I’ve been using Flickr for the few photos I’ve uploaded, but due to the limited number of sets (three) for the free version, I’m quite limited in what I can do there. I’m willing to pay the $25 it takes to upgrade to Pro status, but rather than jump in there now, I’ve started looking around for other alternatives before I get too entrenched.

So what am I looking for? Off the top of my head, this is what I’ve come up with in no particular order:

  • Good user rights — such that the photographer owns the rights to the photos
  • Nice professional looking site layout
  • Some level of interactivity by others — comments, etc.
  • Ease of use
  • Good slideshow feature
  • Good pricing

Should I consider anything else? These are things I’m looking for, which might be different from your own needs.

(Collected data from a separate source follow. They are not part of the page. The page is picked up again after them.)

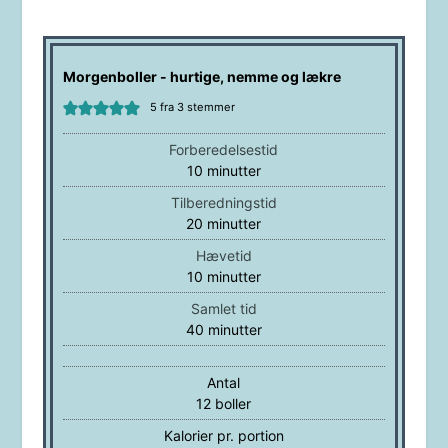
Morgenboller - hurtige, nemme og lækre
5
fra
3
stemmer
Forberedelsestid
minutter
10
minutter
Tilberedningstid
minutter
20
minutter
Hævetid
minutter
10
minutter
Samlet tid
minutter
40
minutter
Antal
12
boller
Kalorier pr. portion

So far this is what I’ve looked at:

Flickr

  • Excellent user rights. User has full control of rights to published photos, although Flickr can use them for advertising the service, as long as the photos are made public
  • I don’t quite like the layout. Tries to appeal to the general consumer rather than trying to be professional looking. Would’ve liked it to have a darker layout, and not quite as “kid-ish”.
  • Good interactivity. Probably one of the best
  • Easy to use. Has links to different sizes, which works wells, since this blog can use the medium sizes. Easy uploading and tagging. Has a standalone uploader software for dragging and dropping from the desktop.
  • Relatively good full screen slideshows with black backgrounds
  • Fairly priced at $25 a year for unlimited photos, sets, etc. Free version is a little miserly at only 3 sets

Adobe Photoshop Express

  • Bad user rights
  • Very nice layout with dark grey backgrounds and neat animations. More geared towards online editing then as a photo display site based on the way things are linked
  • Not sure about interactivity
  • Relatively easy to use for uploading but only have one size. Has very nice editing features, but I’m not looking for those
  • Very nice slideshow features
  • Only 2GB of space provided. No paid version (yet)

Photo.net

  • Excellent user rights. Very similar to Flickr, if not better
  • OK layout, although a little difficult to navigate to see large versions of images, metadata, etc.
  • Good interactivity with fields for comments
  • Relatively easy to use, but only have the size of image uploaded. JPEG only and long dimension of up to 1024, which is quite small.
  • What’s up with the slideshow feature to display photos of a fixed larger dimension? This means that your slideshow could be displaying images smaller than the original! This put me off. Not full screen
  • The free version provides space for 5 photos+ (the final number is determined by how much you participate), mainly for the purpose of allowing others to critique. The paid version is $25 and gives you “increased storage space (enough for hundreds of photos)”, fewer ads, and a <yourname>@photo.net email address
  • Good site with a group of true photo enthusiasts rather than for the general public

I’ll keep looking and will be updating this page with more sites as I find them. That doesn’t quite fit in the blogging concept, but it’ll help keep things together rather over several days.

If you have any suggestions of what to check out, do let me know. I’m considering checking these other sites:

Any other sites I shouldn’t miss? That’s a lot to try out, so it’ll take a while before I’m done.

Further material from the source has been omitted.